Miami Herald - 10/3/2022

Hurricane Ian has left millions of people impacted in its wake. People are struggling with no power, no water or no food. Some have no home to return to.

While many Floridians are focused on cleaning up the storm’s aftermath of Hurricane Ian — clearing fallen trees, repairing power lines and rebuilding homes — some residents are dealing with the ripple effect of emotional and mental-health issues that tend to follow natural disasters. Hurricanes can open the floodgates for anxiety, stress, fear and PTSD triggers. We know that local mental-health providers are still working with families affected by Hurricane Michael in 2018.

In November 2020, a study conducted by the University of Delaware examined the impact of 281 natural disasters on suicide rates during a 12-year span. It found that overall suicide rates increased by 23% when compared to rates before a natural disaster.
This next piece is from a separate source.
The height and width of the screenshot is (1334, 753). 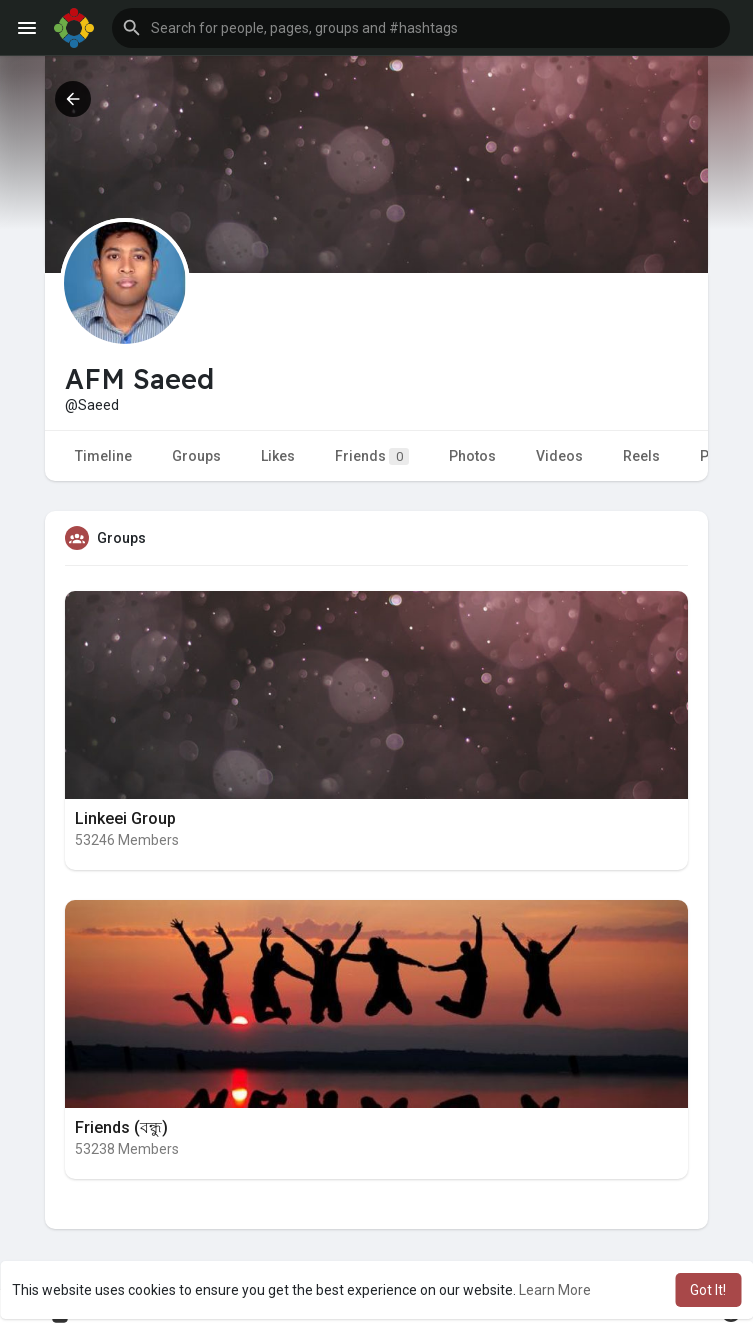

And after Hurricane Katrina struck in 2005, nearly half of the survivors suffered from some form of mental distress, according to a 2012 study in the American Journal of Orthopsychiatry.

I encourage all residents, especially those who struggle with PTSD and anxiety, to take advantage of the resources and local helplines provided by Florida Behavioral Health Association members to help people address the trauma and emotional distress of the hurricane and to begin to heal. It may take weeks, months or even years to grasp the severity of what has happened. People should seek help now.

In addition, Florida’s first lady Casey DeSantis created Hope for Healing, a resource hub to help people get connected to mental-health and substance-use services.

Nationally, the Substance Abuse and Mental Health Services Administration’s disaster distress helpline — 1-800-985-5990 — provides crisis counseling to those experiencing emotional distress from natural disasters. Additionally, the national suicide prevention lifeline is 988, and the Centers for Disease Control and Prevention website offers tips for self-care following a traumatic event.

For the most comprehensive and up-to-date statewide information, visit Florida’s Division of Emergency Management’s website to find emergency information.

I want to remind Floridians that you are not alone. There is help available.

Melanie Brown-Woofter is president and CEO of the Florida Behavioral Health Association.